Rudy groaned, and Tricia continued.
“There were some indications in the game rules that suggest that magic is dependent on life and there is no life in space, at least local space.”
“We have no idea if those references have any real bearing on how and why magic works,” Rudy insisted.
“Well, since translocation doesn’t work off the ground, we have no way of confirming that magic extends beyond the atmosphere,” Tricia explained. “We can confirm that it does work within the atmosphere because, well, fly spells and pegasus spells work. But no one has tried to cast a spell in space yet. No one who was in space at the time of the Merge was a gamer. So what happens if we use miniaturize and magic stops working at eighty thousand feet?”
“We’re trying to get a high-atmosphere aircraft to carry a miniaturized object into the upper atmosphere,” Rudolpho added, “but that’s going to take weeks to schedule. In the meantime, we don’t know how high the magic extends.”
Now Carla was more confused. “Why not simply use scry location? Try to scry the space station or the moon? I know scry works in the sky. I’ve used it on this trip to scout out traffic ahead.”

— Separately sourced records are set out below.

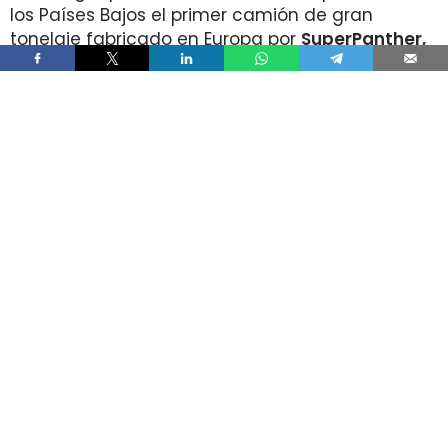
los Países Bajos el primer camión de gran
tonelaje fabricado en Europa por
SuperPanther,
después de trasladar la unidad desde Austria
durante agosto. La tractora salió de la línea de
montaje final de Steyr Automotive el 27 de julio,
en la planta de Steyr, en Austria
.
El movimiento llega con una doble lectura
industrial y operativa. SuperPanther es una
empresa china fundada en 2022
, pero su eTopas
600 para el mercado europeo se ensambla en
Austria con socios industriales del continente y
ya ha realizado tests en rutas reales antes de su
comercialización.
DHL Freight lleva a los Países Bajos
una tractora probada antes en la
ruta entre Viena y Wels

Blank looks were slowly replaced by acute embarrassment.
“Ah, we didn’t think of that,” Tricia admitted.
“We’ve been so focused on the limitations of translocation,” Rudolpho explained. Now embarrassment gave way to excitement. “That would work, you know. We could chart the expansion of the magic field. If it continues to expand, perhaps we could use scry to look at other planets, other stars.”
“We’d need confirmation and measuring equipment to confirm that what the scrying spells are getting is real not just the scryer’s imagination.” They had clearly forgotten that Carla and the crew were even there. Book-wizards were the geeks of the game world and apparently a wizard systems engineer was geekiness squared. Give them a puzzle to solve and the world went away. Carla let them escape back to their lab, but she got their number. She would call and get any comments they wanted to make before the broadcast of the piece on tonight’s news.
It was a good thing she did. As is the way with geeks, they were changing the world, perhaps not quite as quickly as the Merge did, but pretty darn quickly. By broadcast time, the extent of magic spread to date was mapped. It turned out that a scry eye, the magical construct that a scry spell used to see distant places, wouldn’t come into existence outside the area where magic spread. For instance, they couldn’t put a scry eye on Mars because magic didn’t work that far away yet. But magic was still expanding and apparently at exactly the same rate it did from the beginning. At least as well as they could measure it with scry eyes.